Jottings on science, religion, technology, pop culture and faith from the Antipodes.

Comics, Research

Dylan Horrocks on comics, games and world-building

Excellent little essay here by Dylan Horrocks, comic book artist and writer, who has been appointed the 2006 University of Auckland/Creative New Zealand Literary Fellow. In it he says,

We are used to thinking of Tolkien or Raymond Feist as writers who create imaginary worlds, but the same is also true of Elizabeth Knox, Barbara Anderson or Maurice Gee. The worlds in which their stories take place each have their own history, atmosphere, and sense of time. No matter how much it may resemble the “real world,” it is actually something else. This is neither good nor bad – it is simply an inescapable fact. Every time a writer tells a story, they also create a world.

and

In comics, even the laws of physics are side effects of the cartoonist’s ‘way of drawing’ – the way clothes drape across a body, the way shadows fall and water flows.

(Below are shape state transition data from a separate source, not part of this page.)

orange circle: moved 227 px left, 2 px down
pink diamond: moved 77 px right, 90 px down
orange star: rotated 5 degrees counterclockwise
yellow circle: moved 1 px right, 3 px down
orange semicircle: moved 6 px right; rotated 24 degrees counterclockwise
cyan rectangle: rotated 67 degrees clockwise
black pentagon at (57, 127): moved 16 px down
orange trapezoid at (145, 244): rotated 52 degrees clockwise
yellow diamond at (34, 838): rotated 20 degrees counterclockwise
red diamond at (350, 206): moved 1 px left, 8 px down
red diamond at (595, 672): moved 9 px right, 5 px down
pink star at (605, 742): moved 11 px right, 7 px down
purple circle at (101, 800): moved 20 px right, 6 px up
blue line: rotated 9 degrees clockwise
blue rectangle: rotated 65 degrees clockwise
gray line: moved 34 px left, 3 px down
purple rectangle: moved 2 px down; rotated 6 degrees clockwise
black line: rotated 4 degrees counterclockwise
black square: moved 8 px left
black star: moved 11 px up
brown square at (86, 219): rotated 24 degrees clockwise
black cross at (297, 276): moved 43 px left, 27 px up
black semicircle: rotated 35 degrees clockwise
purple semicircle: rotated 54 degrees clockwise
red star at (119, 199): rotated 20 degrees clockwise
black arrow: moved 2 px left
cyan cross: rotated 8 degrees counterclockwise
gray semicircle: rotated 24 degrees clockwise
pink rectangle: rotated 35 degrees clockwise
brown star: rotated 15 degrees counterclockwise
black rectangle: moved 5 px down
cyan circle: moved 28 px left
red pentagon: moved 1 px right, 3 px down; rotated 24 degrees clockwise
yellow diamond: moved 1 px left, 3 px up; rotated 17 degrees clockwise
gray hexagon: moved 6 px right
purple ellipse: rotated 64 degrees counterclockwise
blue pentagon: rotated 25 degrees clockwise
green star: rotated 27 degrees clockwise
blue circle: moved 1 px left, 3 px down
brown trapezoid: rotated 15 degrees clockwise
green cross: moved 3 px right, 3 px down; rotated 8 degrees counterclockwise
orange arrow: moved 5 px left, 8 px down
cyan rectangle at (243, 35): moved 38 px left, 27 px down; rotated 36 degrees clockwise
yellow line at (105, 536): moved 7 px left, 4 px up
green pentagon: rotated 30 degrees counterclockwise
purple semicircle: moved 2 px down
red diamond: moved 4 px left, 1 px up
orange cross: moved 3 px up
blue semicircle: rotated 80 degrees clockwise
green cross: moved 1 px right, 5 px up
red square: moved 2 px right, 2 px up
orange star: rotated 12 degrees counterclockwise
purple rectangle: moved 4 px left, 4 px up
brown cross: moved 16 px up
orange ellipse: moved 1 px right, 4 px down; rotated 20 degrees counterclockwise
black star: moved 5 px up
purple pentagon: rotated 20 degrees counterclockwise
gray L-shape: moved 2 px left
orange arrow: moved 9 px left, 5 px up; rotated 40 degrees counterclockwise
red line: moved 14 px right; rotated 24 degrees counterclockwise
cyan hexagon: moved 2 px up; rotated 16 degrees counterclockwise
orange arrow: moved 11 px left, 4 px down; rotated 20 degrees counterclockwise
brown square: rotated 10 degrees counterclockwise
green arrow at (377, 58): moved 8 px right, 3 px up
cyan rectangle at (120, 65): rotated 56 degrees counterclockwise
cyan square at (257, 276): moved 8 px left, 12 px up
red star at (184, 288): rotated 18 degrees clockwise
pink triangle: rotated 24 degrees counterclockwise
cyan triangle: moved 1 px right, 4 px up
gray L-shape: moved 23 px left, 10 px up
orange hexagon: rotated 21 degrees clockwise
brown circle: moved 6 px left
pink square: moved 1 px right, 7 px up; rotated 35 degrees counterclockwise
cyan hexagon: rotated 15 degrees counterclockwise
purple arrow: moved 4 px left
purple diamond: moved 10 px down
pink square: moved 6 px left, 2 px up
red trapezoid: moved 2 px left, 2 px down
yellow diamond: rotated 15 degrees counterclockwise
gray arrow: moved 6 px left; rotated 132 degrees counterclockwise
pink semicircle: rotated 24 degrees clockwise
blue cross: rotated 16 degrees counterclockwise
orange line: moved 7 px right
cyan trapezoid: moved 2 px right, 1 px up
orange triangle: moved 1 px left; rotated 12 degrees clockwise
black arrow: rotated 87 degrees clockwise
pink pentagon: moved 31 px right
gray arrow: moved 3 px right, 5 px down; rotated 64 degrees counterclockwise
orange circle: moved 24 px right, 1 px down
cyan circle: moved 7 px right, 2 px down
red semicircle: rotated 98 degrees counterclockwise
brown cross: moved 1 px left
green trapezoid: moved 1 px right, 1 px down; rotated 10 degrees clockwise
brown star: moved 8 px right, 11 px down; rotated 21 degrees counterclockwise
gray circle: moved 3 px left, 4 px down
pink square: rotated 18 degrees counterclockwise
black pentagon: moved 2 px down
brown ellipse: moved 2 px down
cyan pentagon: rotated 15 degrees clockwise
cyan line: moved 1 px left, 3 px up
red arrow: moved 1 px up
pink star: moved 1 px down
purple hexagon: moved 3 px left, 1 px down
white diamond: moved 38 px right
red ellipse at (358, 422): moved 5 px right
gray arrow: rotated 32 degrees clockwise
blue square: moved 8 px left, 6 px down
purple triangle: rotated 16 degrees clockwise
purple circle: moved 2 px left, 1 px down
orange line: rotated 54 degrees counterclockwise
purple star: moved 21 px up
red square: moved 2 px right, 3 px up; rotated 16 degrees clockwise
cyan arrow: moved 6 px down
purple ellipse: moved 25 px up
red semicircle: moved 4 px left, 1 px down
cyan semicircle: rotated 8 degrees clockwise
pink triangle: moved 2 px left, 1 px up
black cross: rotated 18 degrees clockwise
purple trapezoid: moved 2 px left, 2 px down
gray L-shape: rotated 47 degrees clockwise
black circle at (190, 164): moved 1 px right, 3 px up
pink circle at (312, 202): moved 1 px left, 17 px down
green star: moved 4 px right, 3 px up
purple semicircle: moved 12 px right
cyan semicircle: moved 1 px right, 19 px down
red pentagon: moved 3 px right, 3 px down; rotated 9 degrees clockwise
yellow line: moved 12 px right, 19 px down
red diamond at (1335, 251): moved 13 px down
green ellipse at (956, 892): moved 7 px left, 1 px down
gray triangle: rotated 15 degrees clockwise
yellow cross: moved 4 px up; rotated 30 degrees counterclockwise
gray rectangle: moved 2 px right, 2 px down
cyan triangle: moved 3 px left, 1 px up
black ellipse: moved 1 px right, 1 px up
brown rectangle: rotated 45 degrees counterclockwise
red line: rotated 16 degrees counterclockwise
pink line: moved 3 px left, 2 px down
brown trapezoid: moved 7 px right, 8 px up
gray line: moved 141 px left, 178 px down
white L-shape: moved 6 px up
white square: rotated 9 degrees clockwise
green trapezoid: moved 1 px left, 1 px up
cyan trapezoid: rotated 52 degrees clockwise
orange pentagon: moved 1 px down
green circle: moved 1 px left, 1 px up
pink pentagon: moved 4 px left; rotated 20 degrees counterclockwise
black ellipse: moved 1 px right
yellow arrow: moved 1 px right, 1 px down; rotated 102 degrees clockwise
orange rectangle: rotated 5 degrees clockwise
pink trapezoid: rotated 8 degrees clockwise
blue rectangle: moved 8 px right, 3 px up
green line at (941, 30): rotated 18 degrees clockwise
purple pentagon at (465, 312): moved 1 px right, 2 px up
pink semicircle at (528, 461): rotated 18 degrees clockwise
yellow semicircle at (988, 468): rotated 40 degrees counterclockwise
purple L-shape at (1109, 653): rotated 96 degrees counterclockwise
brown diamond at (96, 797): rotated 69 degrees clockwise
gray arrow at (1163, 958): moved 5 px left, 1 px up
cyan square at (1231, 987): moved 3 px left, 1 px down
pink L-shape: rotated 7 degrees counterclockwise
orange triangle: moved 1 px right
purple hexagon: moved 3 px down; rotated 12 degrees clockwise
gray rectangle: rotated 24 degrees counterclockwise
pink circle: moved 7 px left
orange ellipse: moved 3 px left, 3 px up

In this sense, the cartoonist is a kind of God, creating a whole universe in their own image.

Horrocks goes on to look at this idea of world-building or sub-creating with the genres of comics, role-playing games and electronic gaming (incl. online gaming). Some interesting parallels with some of the stuff I’ve been reading about virtual reality and the metaphysical quests of technologists.

The essay can be found on Horrocks’ web site at THE PERFECT PLANET: Comics, Games and World-Building.

There was also an interview with him last Saturday morning on Radio New Zealand – Saturday, 18 February. (Link active for at least the next week)

I heard about Horrocks’ comic book Hicksville a while back but had never gotten around to reading it. Today I picked it up from the library so I’ll be thumbing through it tonight.